◆ Records provided
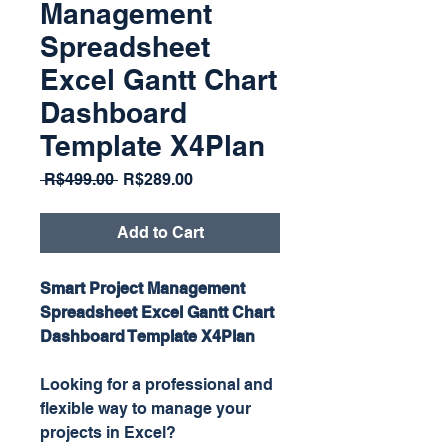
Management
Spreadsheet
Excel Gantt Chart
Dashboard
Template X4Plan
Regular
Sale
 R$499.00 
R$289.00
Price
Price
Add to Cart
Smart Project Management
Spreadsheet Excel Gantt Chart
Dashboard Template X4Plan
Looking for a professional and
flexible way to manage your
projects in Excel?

---

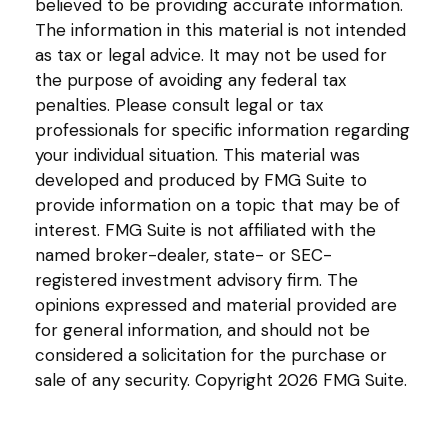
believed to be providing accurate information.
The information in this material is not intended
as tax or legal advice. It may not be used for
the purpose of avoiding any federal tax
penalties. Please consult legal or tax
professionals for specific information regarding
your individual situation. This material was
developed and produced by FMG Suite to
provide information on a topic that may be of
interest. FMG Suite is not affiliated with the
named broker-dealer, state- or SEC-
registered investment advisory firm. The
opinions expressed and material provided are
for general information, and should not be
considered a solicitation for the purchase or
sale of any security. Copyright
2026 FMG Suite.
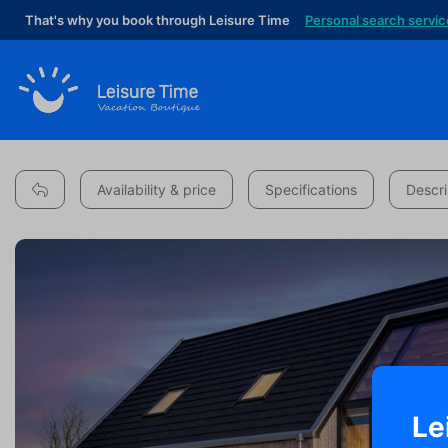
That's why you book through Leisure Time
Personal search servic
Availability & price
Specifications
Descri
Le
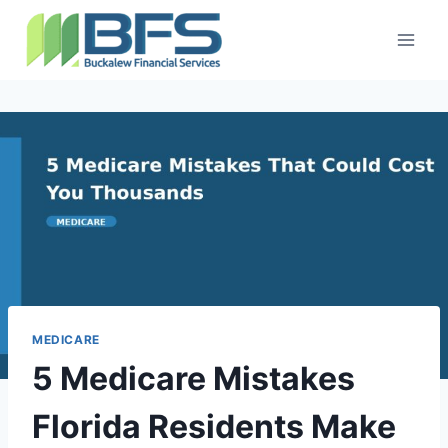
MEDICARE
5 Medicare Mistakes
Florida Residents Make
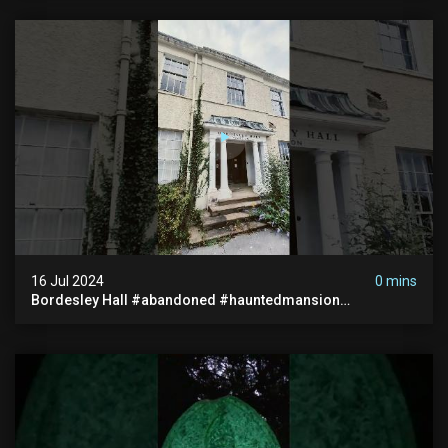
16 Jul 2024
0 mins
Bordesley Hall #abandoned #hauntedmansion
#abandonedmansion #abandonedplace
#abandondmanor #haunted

◆ Task requirements
Above this task is a listing with pictures in it. Retype only the lines from the one containing "believed to be" through the one containing "#abandondmanor #haunted", both included, and not the pictures.

◆ Written solution
believed to be providing accurate information.
The information in this material is not intended
as tax or legal advice. It may not be used for
the purpose of avoiding any federal tax
penalties. Please consult legal or tax
professionals for specific information regarding
your individual situation. This material was
developed and produced by FMG Suite to
provide information on a topic that may be of
interest. FMG Suite is not affiliated with the
named broker-dealer, state- or SEC-
registered investment advisory firm. The
opinions expressed and material provided are
for general information, and should not be
considered a solicitation for the purchase or
sale of any security. Copyright
2026 FMG Suite.
That's why you book through Leisure Time
Personal search servic
Availability & price
Specifications
Descri
Le
MEDICARE
5 Medicare Mistakes
Florida Residents Make
16 Jul 2024
0 mins
Bordesley Hall #abandoned #hauntedmansion
#abandonedmansion #abandonedplace
#abandondmanor #haunted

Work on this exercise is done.